Erneut sind am Wochenende Zivilorganisationen und Oppositionsparteien gegen ein kürzlich verabschiedetes Gesetz zur Verlängerung freiwilliger Überstunden in Budapest demonstriert. Unter dem Motto „Frohe Weihnachten, Herr Ministerpräsident!“ versammelten sich die Demonstranten in der Innenstadt. Mehrere hundert Polizisten folgten sie.
Vier Proteste in fünf Tagen – Anlass dafür war die Modifizierung des Arbeitsgesetzbuches, das die Überstunden neu regelt. Das, von den Gegnern als „Sklavengesetz“ genanntes Gesetz, sieht vor, dass die Arbeitgeber ihren Mitarbeitern 400 anstatt wie bisher 250 Überstunden pro Jahr anordnen können. Darüber sollten die Arbeitnehmer freiwillig und selbst entscheiden – so verteidigt die Regierung die Regelung.
Schon am Tag der Verabschiedung gab es Demonstrationen vor dem Parlament. Später zogen die Demonstranten spontan durch die Innenstadt. Es kam sogar zu Zusammenstößen mit der Polizei. Einige Demonstranten bewarfen die Polizisten mit Gegenständen, diese setzten massiv Tränengas ein. An den ersten zwei Tagen nahm die Polizei insgesamt 57 Personen fest.
Die Demonstranten, von denen viele „Weihnachtsbaum in Brand, Polizei in Brand“ gesungen haben, marschierten vom Parlament zum Fidesz-Hauptquartier in der Nähe des Stadtparks in der Lendvay Street. Einige Demonstranten versuchten, ins Parlament einzutreten, aber die Offiziere verhinderten den Versuch. Eine weitere Gruppe Demonstranten marschierte zur Kettenbrücke und blockierte den Verkehr. Auf dem Kossuth Platz setzten Demonstranten Schlitten und Bänke in Brand. Einige haben sogar versucht, den Weihnachtsbaum des Landes niederzubrennen, aber die Polizisten konnten das Feuer löschen, bevor es außer Kontrolle geriet.
Am Wochenende gingen die Demonstranten erneut auf die Straßen, sie marschierten vom Heldenplatz über den Andrássy út bis zu dem Parlament.
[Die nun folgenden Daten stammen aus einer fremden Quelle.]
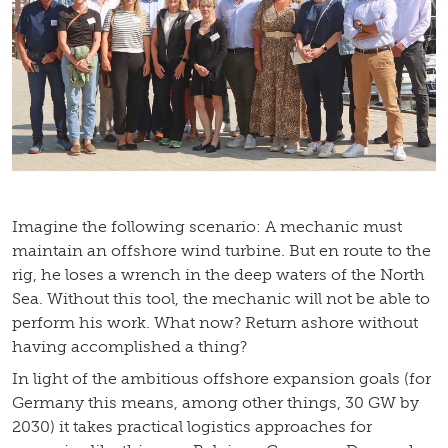
Imagine the following scenario: A mechanic must
maintain an offshore wind turbine. But en route to the
rig, he loses a wrench in the deep waters of the North
Sea. Without this tool, the mechanic will not be able to
perform his work. What now? Return ashore without
having accomplished a thing?
In light of the ambitious offshore expansion goals (for
Germany this means, among other things, 30 GW by
2030) it takes practical logistics approaches for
Tamas Székely, stellvertretender Vorsitzender des ungarischen Gewerkschaftsbundes, sagte, die Regierung schütze die Arbeiter nicht. Er fügte hinzu, die Gewerkschaften würden an jedem Arbeitsplatz Streiks organisieren und gegen dieses Gesetz kämpfen, weil sie „die Sklaverei in Ungarn nicht zulassen.“
Ildikó Borbély Bangó, sozialistische Politikerin betonte: die Regierung habe „Ungarn in den letzten acht Jahren zum Armenhaus Europas gemacht“.
Der unabhängige liberale Parlamentsabgeordnete Anett Bősz sagte: „Wir haben die Unterdrückungsmaßnahmen der Regierung satt“, weil keine Regierung die Grundrechte der Menschen einschränken kann.
Die Chefin der grünen LMP-Partei Márta Demeter forderte gerechte Löhne statt „Sklavenarbeit“. Sie sprach sich gegen Politiker aus, die „den Interessen multinationaler Konzerne dienen“.
„Der Premierminister verrät sein eigenes Volk, weil das Sklavengesetz Millionen von Familien auseinanderreißen wird“ – so Tímea Szabó, Co-Vorsitzender der Párbeszed. Sie rief zu Widerstand auf, der „solange andauern sollte, bis die Regierung das Sklavengesetz zurücknimmt“.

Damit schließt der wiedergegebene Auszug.